- **ASSIGNMENT**: The answer must consist of every line from the entries below that contains the word "social".
------------------------------------------------
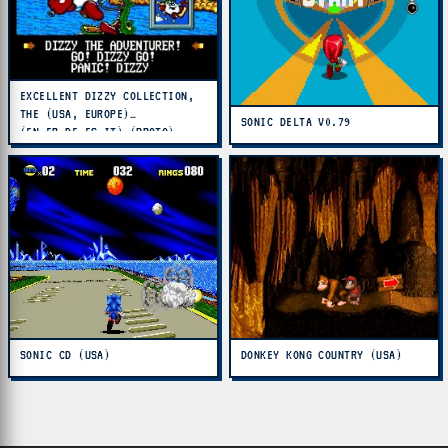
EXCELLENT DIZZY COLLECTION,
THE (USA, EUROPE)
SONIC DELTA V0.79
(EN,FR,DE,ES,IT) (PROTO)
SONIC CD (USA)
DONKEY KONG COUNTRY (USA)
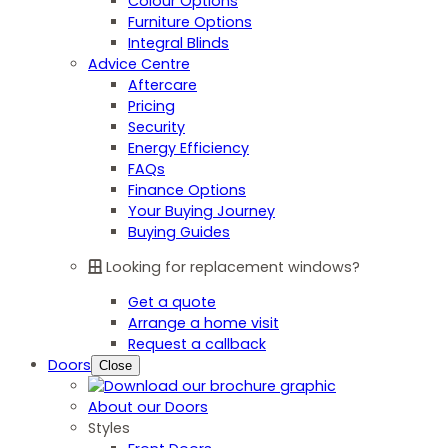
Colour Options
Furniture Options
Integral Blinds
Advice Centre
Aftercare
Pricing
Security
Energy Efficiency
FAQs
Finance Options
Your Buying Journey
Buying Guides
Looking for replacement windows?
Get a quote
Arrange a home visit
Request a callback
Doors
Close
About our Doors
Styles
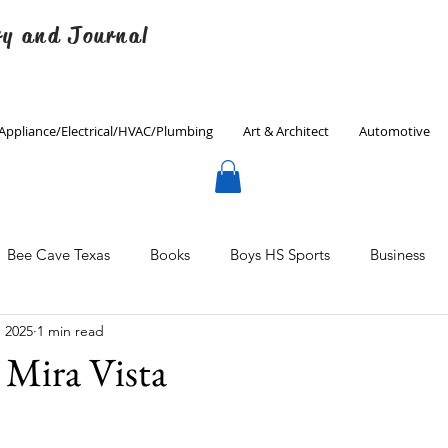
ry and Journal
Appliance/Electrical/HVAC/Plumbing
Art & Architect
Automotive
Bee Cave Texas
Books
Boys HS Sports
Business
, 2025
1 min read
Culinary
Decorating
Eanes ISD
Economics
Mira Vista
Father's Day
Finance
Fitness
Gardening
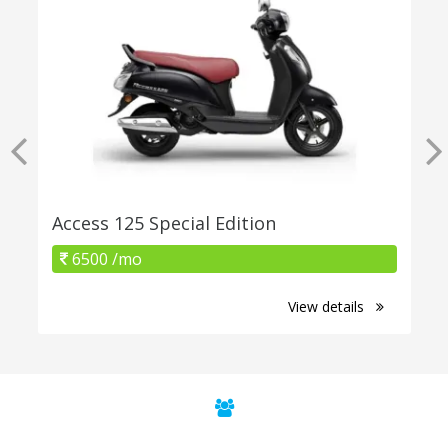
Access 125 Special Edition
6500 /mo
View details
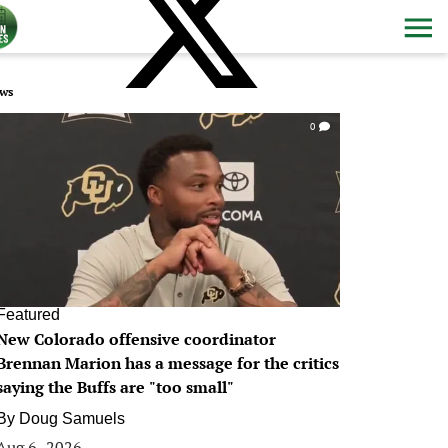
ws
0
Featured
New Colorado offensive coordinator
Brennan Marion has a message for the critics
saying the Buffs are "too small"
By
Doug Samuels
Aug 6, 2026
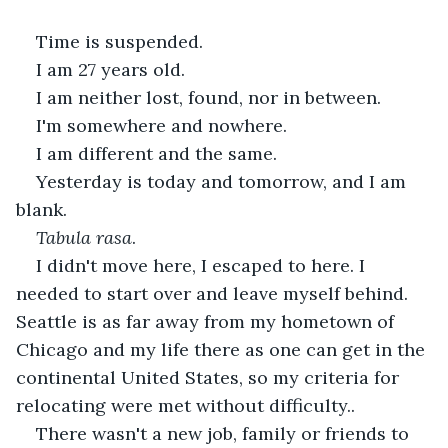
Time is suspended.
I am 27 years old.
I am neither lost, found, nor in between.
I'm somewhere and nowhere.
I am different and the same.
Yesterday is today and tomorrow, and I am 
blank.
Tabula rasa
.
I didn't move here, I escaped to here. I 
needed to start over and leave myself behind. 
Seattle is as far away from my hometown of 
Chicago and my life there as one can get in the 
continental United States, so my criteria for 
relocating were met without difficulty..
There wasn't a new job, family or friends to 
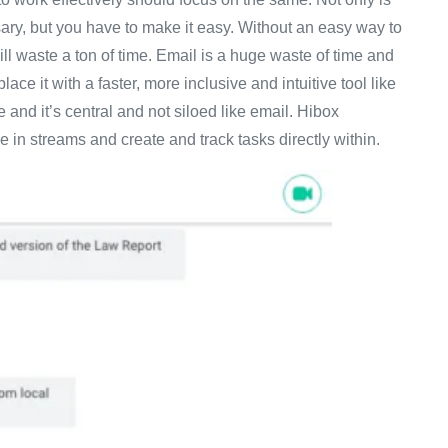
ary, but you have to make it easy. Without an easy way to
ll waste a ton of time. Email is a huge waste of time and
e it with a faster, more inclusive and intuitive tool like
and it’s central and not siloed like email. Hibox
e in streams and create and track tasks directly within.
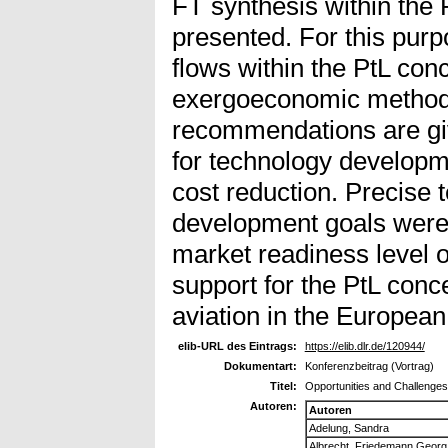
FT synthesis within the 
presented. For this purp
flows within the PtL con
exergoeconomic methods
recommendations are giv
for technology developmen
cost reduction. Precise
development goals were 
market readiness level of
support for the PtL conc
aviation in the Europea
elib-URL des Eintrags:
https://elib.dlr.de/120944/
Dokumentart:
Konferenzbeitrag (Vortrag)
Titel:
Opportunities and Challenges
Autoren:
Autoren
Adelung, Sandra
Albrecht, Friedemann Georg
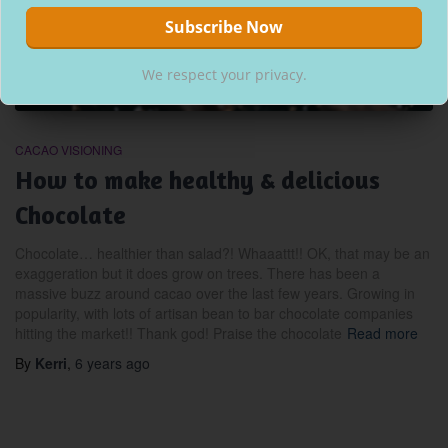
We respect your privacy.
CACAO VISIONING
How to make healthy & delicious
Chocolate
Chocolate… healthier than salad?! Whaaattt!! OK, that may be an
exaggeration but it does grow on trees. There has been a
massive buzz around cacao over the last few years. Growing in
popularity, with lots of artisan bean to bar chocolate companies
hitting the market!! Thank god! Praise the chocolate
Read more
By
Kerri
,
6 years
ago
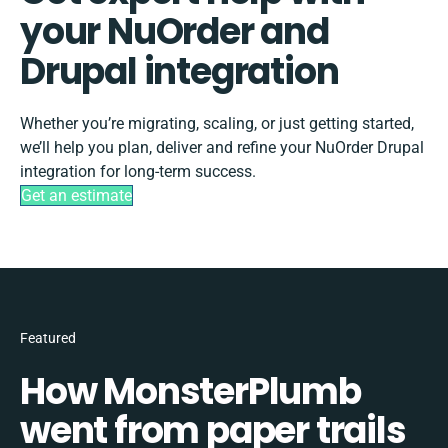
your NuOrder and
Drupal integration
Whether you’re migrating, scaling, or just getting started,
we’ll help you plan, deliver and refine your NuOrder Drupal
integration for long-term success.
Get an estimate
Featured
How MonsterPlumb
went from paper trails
------------------------------------------------
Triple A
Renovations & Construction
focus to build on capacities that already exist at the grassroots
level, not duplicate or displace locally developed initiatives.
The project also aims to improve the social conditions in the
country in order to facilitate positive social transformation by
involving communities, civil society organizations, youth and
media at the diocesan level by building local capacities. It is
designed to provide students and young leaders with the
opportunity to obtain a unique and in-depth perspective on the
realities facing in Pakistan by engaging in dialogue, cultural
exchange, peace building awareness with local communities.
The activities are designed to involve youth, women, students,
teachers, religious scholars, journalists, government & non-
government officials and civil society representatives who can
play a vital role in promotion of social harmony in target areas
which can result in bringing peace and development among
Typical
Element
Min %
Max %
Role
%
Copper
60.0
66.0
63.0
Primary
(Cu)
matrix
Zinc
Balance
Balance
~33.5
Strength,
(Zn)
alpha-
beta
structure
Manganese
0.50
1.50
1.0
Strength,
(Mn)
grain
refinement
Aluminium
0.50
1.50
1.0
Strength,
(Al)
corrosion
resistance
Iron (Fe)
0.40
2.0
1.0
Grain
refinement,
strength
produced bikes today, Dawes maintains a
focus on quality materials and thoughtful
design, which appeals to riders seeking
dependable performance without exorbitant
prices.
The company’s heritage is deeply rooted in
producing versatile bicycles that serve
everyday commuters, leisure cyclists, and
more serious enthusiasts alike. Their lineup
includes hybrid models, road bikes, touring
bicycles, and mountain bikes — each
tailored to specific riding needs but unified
------------------------------------------------
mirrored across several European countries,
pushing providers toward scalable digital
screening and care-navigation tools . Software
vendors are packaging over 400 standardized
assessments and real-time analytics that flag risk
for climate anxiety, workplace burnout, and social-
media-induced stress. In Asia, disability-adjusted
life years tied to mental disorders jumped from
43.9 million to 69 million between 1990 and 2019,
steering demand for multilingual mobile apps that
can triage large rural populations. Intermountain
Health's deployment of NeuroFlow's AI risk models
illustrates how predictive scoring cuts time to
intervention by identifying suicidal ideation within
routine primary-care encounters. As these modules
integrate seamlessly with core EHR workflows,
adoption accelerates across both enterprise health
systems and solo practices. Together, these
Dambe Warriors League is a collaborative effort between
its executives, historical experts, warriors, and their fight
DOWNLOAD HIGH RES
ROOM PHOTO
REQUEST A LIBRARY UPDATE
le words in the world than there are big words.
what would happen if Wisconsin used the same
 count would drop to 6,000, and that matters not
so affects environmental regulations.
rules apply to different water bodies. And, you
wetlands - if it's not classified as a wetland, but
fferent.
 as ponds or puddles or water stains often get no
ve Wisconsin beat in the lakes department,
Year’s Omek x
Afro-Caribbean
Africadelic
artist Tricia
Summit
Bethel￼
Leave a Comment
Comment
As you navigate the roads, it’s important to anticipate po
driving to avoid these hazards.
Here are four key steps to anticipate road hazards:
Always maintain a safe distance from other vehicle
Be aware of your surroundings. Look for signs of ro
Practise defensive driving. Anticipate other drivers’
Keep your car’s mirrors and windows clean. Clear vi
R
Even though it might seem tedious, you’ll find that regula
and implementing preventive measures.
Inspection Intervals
------------------------------------------------
- **ANSWER TO THE PROBLEM**:
The project also aims to improve the social conditions in the
country in order to facilitate positive social transformation by
play a vital role in promotion of social harmony in target areas
for climate anxiety, workplace burnout, and social-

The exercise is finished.